Transform your voice into system-level actions.

  • Action: Tabby parses your intent and executes desktop commands using Windows MCP.
  • Capability: Can open applications ("Open Chrome"), navigate to URLs ("Go to YouTube"), or perform multi-step workflows ("Open Notepad and type a grocery list").

Generate Mode

Instruction-based content creation.

  • Action: Uses your transcription as an instruction to generate entirely new content.
  • Capability: Optimized for generating professional emails, code snippets, or formatted text based on your personal context and memory.

Global Shortcuts

ShortcutAction
Ctrl + Alt + TToggle Voice Transcription (Start/Stop listening)
Ctrl + Shift + TCycle through modes (Transcribe, Command, Generate)

Visual Indicator

When voice interaction is active, a floating pill-shaped indicator appears on your screen to show:

  • Current Mode: Which of the three modes is currently active.
  • Mic Status: Whether the system is Recording or Processing your audio.
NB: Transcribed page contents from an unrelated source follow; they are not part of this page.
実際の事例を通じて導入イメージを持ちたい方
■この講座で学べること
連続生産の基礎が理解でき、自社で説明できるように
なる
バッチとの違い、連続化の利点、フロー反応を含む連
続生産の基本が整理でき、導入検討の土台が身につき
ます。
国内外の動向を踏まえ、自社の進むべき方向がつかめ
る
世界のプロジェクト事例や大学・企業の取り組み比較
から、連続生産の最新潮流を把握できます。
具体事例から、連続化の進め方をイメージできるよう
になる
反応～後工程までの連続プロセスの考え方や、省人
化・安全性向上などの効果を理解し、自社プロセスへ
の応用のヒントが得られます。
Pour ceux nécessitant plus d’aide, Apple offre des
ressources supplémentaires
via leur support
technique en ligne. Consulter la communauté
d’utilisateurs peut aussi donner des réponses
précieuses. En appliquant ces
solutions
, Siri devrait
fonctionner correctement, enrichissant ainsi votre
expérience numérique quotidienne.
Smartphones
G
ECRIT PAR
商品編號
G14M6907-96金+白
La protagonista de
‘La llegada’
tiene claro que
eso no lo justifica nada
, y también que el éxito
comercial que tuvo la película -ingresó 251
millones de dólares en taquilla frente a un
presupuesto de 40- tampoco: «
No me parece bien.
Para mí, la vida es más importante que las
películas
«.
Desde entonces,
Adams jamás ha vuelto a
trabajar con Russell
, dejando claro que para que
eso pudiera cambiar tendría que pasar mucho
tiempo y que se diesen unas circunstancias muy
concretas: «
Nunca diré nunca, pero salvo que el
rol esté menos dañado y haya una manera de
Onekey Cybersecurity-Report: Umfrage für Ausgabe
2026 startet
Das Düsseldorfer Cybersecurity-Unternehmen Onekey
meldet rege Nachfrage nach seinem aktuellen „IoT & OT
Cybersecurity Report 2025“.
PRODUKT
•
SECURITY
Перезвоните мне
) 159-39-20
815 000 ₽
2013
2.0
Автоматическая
Voice Agent vs. Voice Interaction

It is important to distinguish between the Voice Agent and Voice Interaction modes:

  • Voice Agent: A full-screen interactive experience for natural, back-and-forth conversations with the AI (similar to a phone call). Accessed via the Action Menu or Ctrl + Alt + J.
  • Voice Interaction: A heads-up, utility-focused tool for transcribing, commanding, or generating text directly into other apps. Accessed via Ctrl + Alt + T.